Have you done any internships, study abroad programs, or any other learning experiences you’d like to share? If so, what was that like?

Internship in Topeka:

This is my third year as a legislative monitor at Braden, Heidner, Lowe, and Associates. The session is usually from January to May, but I am able to do remote work for the company in the fall and summer. My key responsibilities include attending committee hearings, preparing reports, monitoring debates on the floor, and tracking legislation. This internship has expanded my understanding of policy and politics. I spend my days in the Capitol Building going from meeting to meeting usually 2-3 days a week in the spring. 

Lex Fellowship in Rome:

I spent 3 weeks in Rome, Italy visiting a new law firm almost every day. I learned how to analyze legal cases from various specialties including tax law, international law, arbitration, defamation, etc. Various law experts from Italy and the United States explained how to read contracts, understand constitutional law, and prepare for law school applications. 

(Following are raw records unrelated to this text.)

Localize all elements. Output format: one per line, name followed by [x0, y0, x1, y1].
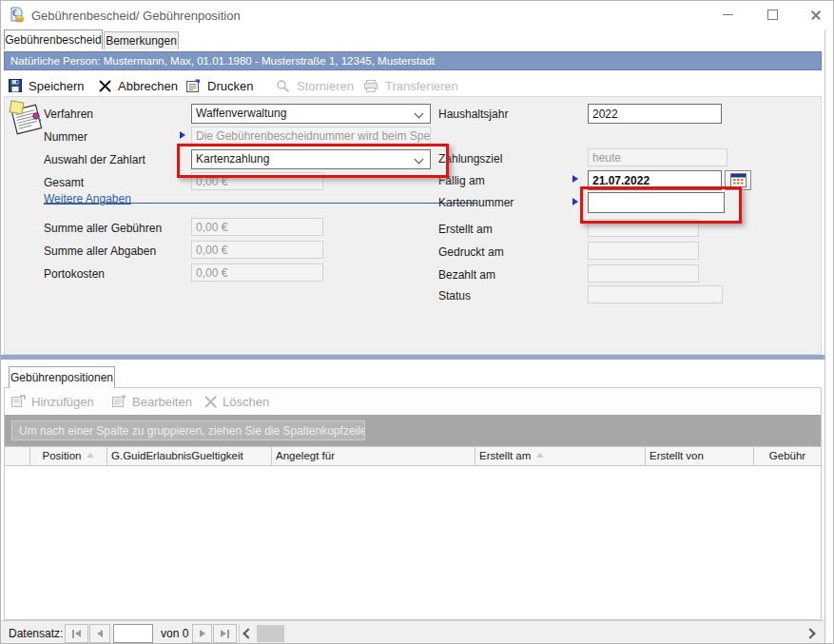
print-icon — [185, 79, 201, 93]
scroll-right-icon — [805, 628, 815, 638]
verfahren-label: Verfahren — [44, 107, 93, 121]
storno-button: Stornieren — [276, 75, 354, 96]
haushaltsjahr-label: Haushaltsjahr — [438, 107, 508, 121]
horizontal-scrollbar-thumb[interactable] — [257, 625, 284, 642]
scroll-left-button[interactable] — [241, 625, 256, 642]
positions-grid-panel: Hinzufügen Bearbeiten Löschen — [4, 387, 822, 620]
required-marker-icon — [572, 175, 578, 183]
bezahlt-am-label: Bezahlt am — [438, 268, 495, 282]
zahlart-combo[interactable]: Kartenzahlung — [191, 149, 431, 169]
column-label: Erstellt von — [650, 450, 704, 461]
chevron-down-icon — [415, 109, 424, 119]
transfer-button: Transferieren — [363, 75, 458, 96]
group-by-bar: Um nach einer Spalte zu gruppieren, zieh… — [5, 415, 821, 446]
tab-gebuehrenpositionen[interactable]: Gebührenpositionen — [9, 366, 115, 388]
column-header-erstellt-am[interactable]: Erstellt am — [475, 447, 646, 465]
last-record-button[interactable] — [213, 624, 237, 643]
faellig-label: Fällig am — [438, 174, 485, 187]
calendar-button[interactable] — [725, 170, 751, 190]
column-header-indicator — [5, 447, 30, 465]
column-label: Position — [43, 450, 82, 461]
window-right-gutter — [824, 29, 834, 644]
last-record-icon — [227, 630, 229, 638]
person-info-bar: Natürliche Person: Mustermann, Max, 01.0… — [4, 51, 822, 70]
tab-label: Bemerkungen — [106, 34, 177, 48]
calendar-icon — [730, 173, 747, 187]
nummer-label: Nummer — [44, 130, 87, 144]
cancel-x-icon — [99, 80, 111, 92]
save-button[interactable]: Speichern — [9, 75, 85, 96]
maximize-icon — [767, 10, 778, 20]
delete-button: Löschen — [204, 392, 269, 411]
gesamt-field: 0,00 € — [191, 172, 323, 190]
column-label: G.GuidErlaubnisGueltigkeit — [111, 450, 243, 461]
previous-record-button[interactable] — [89, 624, 110, 643]
zahlart-label: Auswahl der Zahlart — [44, 153, 145, 166]
status-field — [588, 285, 723, 303]
grid-body-empty[interactable] — [5, 466, 821, 619]
cancel-button[interactable]: Abbrechen — [99, 75, 178, 96]
close-button[interactable] — [796, 1, 834, 29]
tab-label: Gebührenpositionen — [10, 371, 113, 384]
storno-label: Stornieren — [297, 79, 354, 93]
close-icon — [810, 10, 822, 21]
title-bar: € Gebührenbescheid/ Gebührenposition — [1, 1, 833, 29]
first-record-button[interactable] — [65, 624, 88, 643]
gedruckt-am-label: Gedruckt am — [438, 245, 504, 259]
nummer-field: Die Gebührenbescheidnummer wird beim Spe… — [191, 127, 431, 146]
zahlart-value: Kartenzahlung — [196, 152, 269, 166]
print-label: Drucken — [207, 79, 253, 93]
column-header-angelegt-fuer[interactable]: Angelegt für — [272, 447, 475, 465]
minimize-icon — [723, 14, 733, 15]
minimize-button[interactable] — [708, 1, 747, 29]
record-number-input[interactable] — [113, 624, 153, 643]
maximize-button[interactable] — [752, 1, 792, 29]
haushaltsjahr-input[interactable] — [588, 104, 722, 124]
add-label: Hinzufügen — [31, 395, 94, 409]
summe-gebuehren-label: Summe aller Gebühren — [44, 222, 162, 235]
zahlungsziel-label: Zahlungsziel — [438, 152, 502, 166]
divider — [239, 624, 240, 643]
add-button: Hinzufügen — [10, 392, 94, 411]
form-document-icon — [8, 99, 46, 139]
print-button[interactable]: Drucken — [185, 75, 253, 96]
edit-button: Bearbeiten — [111, 392, 192, 411]
next-record-button[interactable] — [192, 624, 212, 643]
gedruckt-am-field — [588, 242, 699, 260]
status-label: Status — [438, 289, 471, 302]
kartennummer-input[interactable] — [588, 192, 725, 213]
portokosten-label: Portokosten — [44, 267, 105, 281]
scroll-left-icon — [242, 628, 253, 638]
edit-icon — [111, 395, 126, 408]
kartennummer-label: Kartennummer — [438, 196, 514, 209]
summe-gebuehren-field: 0,00 € — [191, 218, 323, 236]
edit-label: Bearbeiten — [132, 395, 192, 409]
weitere-angaben-group: Weitere Angaben — [44, 189, 476, 204]
scroll-right-button[interactable] — [802, 625, 819, 642]
last-record-icon — [221, 630, 226, 637]
panel-splitter[interactable] — [1, 355, 824, 360]
chevron-down-icon — [415, 155, 424, 165]
tab-bemerkungen[interactable]: Bemerkungen — [104, 31, 179, 49]
column-header-position[interactable]: Position — [30, 447, 107, 465]
record-count-label: von 0 — [161, 627, 188, 640]
delete-x-icon — [204, 396, 217, 408]
column-header-gebuehr[interactable]: Gebühr — [754, 447, 821, 465]
save-icon — [9, 79, 22, 92]
column-label: Angelegt für — [276, 450, 335, 461]
column-header-erstellt-von[interactable]: Erstellt von — [646, 447, 754, 465]
grid-header: Position G.GuidErlaubnisGueltigkeit Ange… — [5, 446, 821, 466]
summe-abgaben-field: 0,00 € — [191, 241, 323, 259]
faellig-input[interactable] — [588, 170, 722, 190]
tab-gebuehrenbescheid[interactable]: Gebührenbescheid — [4, 29, 103, 49]
weitere-angaben-link[interactable]: Weitere Angaben — [44, 192, 131, 205]
column-header-guid[interactable]: G.GuidErlaubnisGueltigkeit — [107, 447, 272, 465]
zahlungsziel-field: heute — [588, 148, 727, 166]
sort-asc-icon — [536, 453, 544, 458]
app-window: € Gebührenbescheid/ Gebührenposition Geb… — [0, 0, 834, 644]
bezahlt-am-field — [588, 264, 699, 283]
summe-abgaben-label: Summe aller Abgaben — [44, 244, 156, 258]
cancel-label: Abbrechen — [118, 79, 178, 93]
verfahren-combo[interactable]: Waffenverwaltung — [191, 104, 431, 124]
previous-record-icon — [97, 630, 103, 637]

Poland Exploration and AJC conference in Israel:

This past summer I was able to travel to Poland and Israel for 10 days. In Poland, I visited Krakow and Warsaw where I saw concentration camps, Schindler museum, and met other Jewish students. Then, I traveled to Tel Aviv to attend a global conference for the American Jewish Committee. The main topic was the Jewish diaspora and their relationship to Israeli politics. I was able to meet people from all over the world and explore two new countries. 

Give a shout-out to a professor, mentor, advisor, or someone at KU who has helped you.

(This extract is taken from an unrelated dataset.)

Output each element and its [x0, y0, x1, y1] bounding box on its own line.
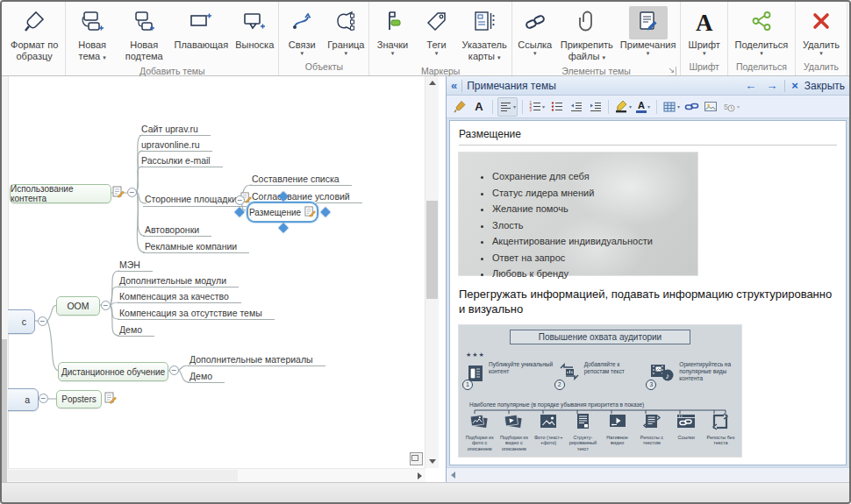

Ray Pence has been one of my favorite teachers at the University of Kansas. I took American Studies Theory & Method with Professor Pence at the start of my junior year. I loved the challenging readings and in-depth conversations. Professor Pence pushed me to dive deeper into my writing. Currently, Professor Pence is helping me with my own research project in American Studies focused on cybersecurity and privacy rights. 

What do you want to do when you graduate?

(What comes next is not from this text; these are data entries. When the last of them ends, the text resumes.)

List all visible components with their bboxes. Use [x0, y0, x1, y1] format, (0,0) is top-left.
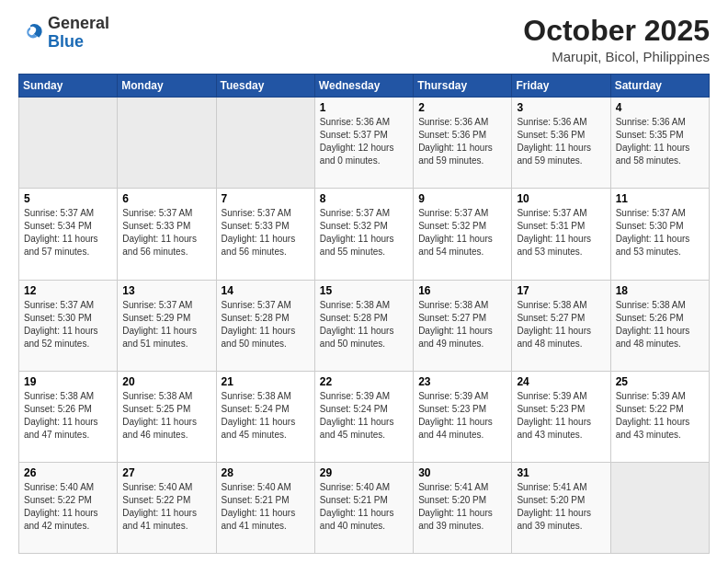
cell-info: Sunrise: 5:41 AM Sunset: 5:20 PM Dayligh…: [418, 481, 506, 533]
cell-date: 12: [24, 284, 112, 297]
calendar-cell: 2Sunrise: 5:36 AM Sunset: 5:36 PM Daylig…: [414, 98, 512, 189]
weekday-wednesday: Wednesday: [314, 75, 413, 98]
cell-date: 17: [517, 284, 605, 297]
calendar-cell: 7Sunrise: 5:37 AM Sunset: 5:33 PM Daylig…: [216, 189, 314, 280]
calendar-cell: 27Sunrise: 5:40 AM Sunset: 5:22 PM Dayli…: [118, 462, 216, 553]
cell-date: 3: [517, 101, 605, 114]
calendar-cell: 29Sunrise: 5:40 AM Sunset: 5:21 PM Dayli…: [314, 462, 413, 553]
calendar-cell: [19, 98, 118, 189]
cell-info: Sunrise: 5:38 AM Sunset: 5:28 PM Dayligh…: [320, 299, 408, 350]
cell-date: 21: [222, 375, 310, 388]
cell-info: Sunrise: 5:37 AM Sunset: 5:31 PM Dayligh…: [517, 207, 605, 259]
calendar-table: SundayMondayTuesdayWednesdayThursdayFrid…: [18, 74, 710, 554]
calendar-subtitle: Marupit, Bicol, Philippines: [523, 49, 710, 64]
cell-info: Sunrise: 5:38 AM Sunset: 5:26 PM Dayligh…: [24, 390, 112, 442]
week-row-2: 5Sunrise: 5:37 AM Sunset: 5:34 PM Daylig…: [19, 189, 710, 280]
cell-date: 26: [24, 466, 112, 479]
cell-date: 10: [517, 192, 605, 205]
calendar-cell: 25Sunrise: 5:39 AM Sunset: 5:22 PM Dayli…: [610, 371, 709, 462]
cell-info: Sunrise: 5:40 AM Sunset: 5:21 PM Dayligh…: [320, 481, 408, 533]
calendar-cell: 26Sunrise: 5:40 AM Sunset: 5:22 PM Dayli…: [19, 462, 118, 553]
cell-date: 4: [616, 101, 704, 114]
cell-info: Sunrise: 5:38 AM Sunset: 5:27 PM Dayligh…: [517, 299, 605, 350]
cell-date: 28: [222, 466, 310, 479]
cell-info: Sunrise: 5:39 AM Sunset: 5:24 PM Dayligh…: [320, 390, 408, 442]
cell-info: Sunrise: 5:36 AM Sunset: 5:37 PM Dayligh…: [320, 116, 408, 167]
cell-date: 29: [320, 466, 408, 479]
cell-info: Sunrise: 5:37 AM Sunset: 5:34 PM Dayligh…: [24, 207, 112, 259]
cell-info: Sunrise: 5:40 AM Sunset: 5:22 PM Dayligh…: [24, 481, 112, 533]
cell-date: 14: [222, 284, 310, 297]
week-row-5: 26Sunrise: 5:40 AM Sunset: 5:22 PM Dayli…: [19, 462, 710, 553]
weekday-tuesday: Tuesday: [216, 75, 314, 98]
cell-date: 22: [320, 375, 408, 388]
calendar-cell: 18Sunrise: 5:38 AM Sunset: 5:26 PM Dayli…: [610, 280, 709, 371]
calendar-cell: 12Sunrise: 5:37 AM Sunset: 5:30 PM Dayli…: [19, 280, 118, 371]
page: General Blue October 2025 Marupit, Bicol…: [0, 0, 728, 563]
weekday-friday: Friday: [512, 75, 610, 98]
calendar-cell: 24Sunrise: 5:39 AM Sunset: 5:23 PM Dayli…: [512, 371, 610, 462]
calendar-cell: [610, 462, 709, 553]
cell-info: Sunrise: 5:39 AM Sunset: 5:22 PM Dayligh…: [616, 390, 704, 442]
calendar-cell: 4Sunrise: 5:36 AM Sunset: 5:35 PM Daylig…: [610, 98, 709, 189]
cell-info: Sunrise: 5:37 AM Sunset: 5:30 PM Dayligh…: [616, 207, 704, 259]
cell-info: Sunrise: 5:41 AM Sunset: 5:20 PM Dayligh…: [517, 481, 605, 533]
calendar-cell: 28Sunrise: 5:40 AM Sunset: 5:21 PM Dayli…: [216, 462, 314, 553]
weekday-saturday: Saturday: [610, 75, 709, 98]
cell-date: 1: [320, 101, 408, 114]
calendar-cell: 5Sunrise: 5:37 AM Sunset: 5:34 PM Daylig…: [19, 189, 118, 280]
week-row-1: 1Sunrise: 5:36 AM Sunset: 5:37 PM Daylig…: [19, 98, 710, 189]
calendar-cell: 6Sunrise: 5:37 AM Sunset: 5:33 PM Daylig…: [118, 189, 216, 280]
cell-date: 2: [418, 101, 506, 114]
cell-date: 30: [418, 466, 506, 479]
cell-date: 18: [616, 284, 704, 297]
cell-info: Sunrise: 5:37 AM Sunset: 5:33 PM Dayligh…: [222, 207, 310, 259]
calendar-cell: 21Sunrise: 5:38 AM Sunset: 5:24 PM Dayli…: [216, 371, 314, 462]
cell-date: 31: [517, 466, 605, 479]
cell-date: 20: [122, 375, 210, 388]
cell-date: 7: [222, 192, 310, 205]
calendar-cell: 23Sunrise: 5:39 AM Sunset: 5:23 PM Dayli…: [414, 371, 512, 462]
cell-date: 25: [616, 375, 704, 388]
cell-info: Sunrise: 5:38 AM Sunset: 5:27 PM Dayligh…: [418, 299, 506, 350]
calendar-cell: 16Sunrise: 5:38 AM Sunset: 5:27 PM Dayli…: [414, 280, 512, 371]
weekday-sunday: Sunday: [19, 75, 118, 98]
cell-info: Sunrise: 5:40 AM Sunset: 5:21 PM Dayligh…: [222, 481, 310, 533]
cell-date: 24: [517, 375, 605, 388]
calendar-title: October 2025: [523, 15, 710, 47]
calendar-cell: 17Sunrise: 5:38 AM Sunset: 5:27 PM Dayli…: [512, 280, 610, 371]
cell-date: 16: [418, 284, 506, 297]
calendar-cell: 11Sunrise: 5:37 AM Sunset: 5:30 PM Dayli…: [610, 189, 709, 280]
calendar-cell: 20Sunrise: 5:38 AM Sunset: 5:25 PM Dayli…: [118, 371, 216, 462]
header: General Blue October 2025 Marupit, Bicol…: [18, 15, 710, 64]
cell-info: Sunrise: 5:37 AM Sunset: 5:28 PM Dayligh…: [222, 299, 310, 350]
calendar-cell: [216, 98, 314, 189]
cell-info: Sunrise: 5:37 AM Sunset: 5:33 PM Dayligh…: [122, 207, 210, 259]
cell-info: Sunrise: 5:36 AM Sunset: 5:36 PM Dayligh…: [517, 116, 605, 167]
calendar-cell: 10Sunrise: 5:37 AM Sunset: 5:31 PM Dayli…: [512, 189, 610, 280]
cell-date: 8: [320, 192, 408, 205]
calendar-cell: 14Sunrise: 5:37 AM Sunset: 5:28 PM Dayli…: [216, 280, 314, 371]
cell-info: Sunrise: 5:38 AM Sunset: 5:24 PM Dayligh…: [222, 390, 310, 442]
weekday-header-row: SundayMondayTuesdayWednesdayThursdayFrid…: [19, 75, 710, 98]
cell-date: 23: [418, 375, 506, 388]
cell-info: Sunrise: 5:40 AM Sunset: 5:22 PM Dayligh…: [122, 481, 210, 533]
cell-info: Sunrise: 5:39 AM Sunset: 5:23 PM Dayligh…: [418, 390, 506, 442]
cell-info: Sunrise: 5:39 AM Sunset: 5:23 PM Dayligh…: [517, 390, 605, 442]
week-row-3: 12Sunrise: 5:37 AM Sunset: 5:30 PM Dayli…: [19, 280, 710, 371]
calendar-cell: 9Sunrise: 5:37 AM Sunset: 5:32 PM Daylig…: [414, 189, 512, 280]
cell-date: 11: [616, 192, 704, 205]
calendar-cell: 19Sunrise: 5:38 AM Sunset: 5:26 PM Dayli…: [19, 371, 118, 462]
cell-date: 6: [122, 192, 210, 205]
cell-date: 13: [122, 284, 210, 297]
week-row-4: 19Sunrise: 5:38 AM Sunset: 5:26 PM Dayli…: [19, 371, 710, 462]
logo-text: General Blue: [48, 15, 109, 52]
cell-info: Sunrise: 5:37 AM Sunset: 5:29 PM Dayligh…: [122, 299, 210, 350]
cell-date: 15: [320, 284, 408, 297]
calendar-cell: [118, 98, 216, 189]
calendar-cell: 15Sunrise: 5:38 AM Sunset: 5:28 PM Dayli…: [314, 280, 413, 371]
calendar-cell: 1Sunrise: 5:36 AM Sunset: 5:37 PM Daylig…: [314, 98, 413, 189]
calendar-cell: 30Sunrise: 5:41 AM Sunset: 5:20 PM Dayli…: [414, 462, 512, 553]
cell-info: Sunrise: 5:36 AM Sunset: 5:35 PM Dayligh…: [616, 116, 704, 167]
logo: General Blue: [18, 15, 109, 52]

My goal is to attend law school. I would love to work in data privacy law and the cybersecurity industry as an in-house counsel for a technology company. This industry is constantly evolving and adjusting to new technology. I would love to witness the change in policies surrounding privacy law. Another thing I would love to accomplish is to create my own non-profit. I have two brothers on the Autism Spectrum, and I have always wanted to create a platform that lists all activities, jobs, support groups, and other opportunities for individuals with disabilities organized by location and accessibility.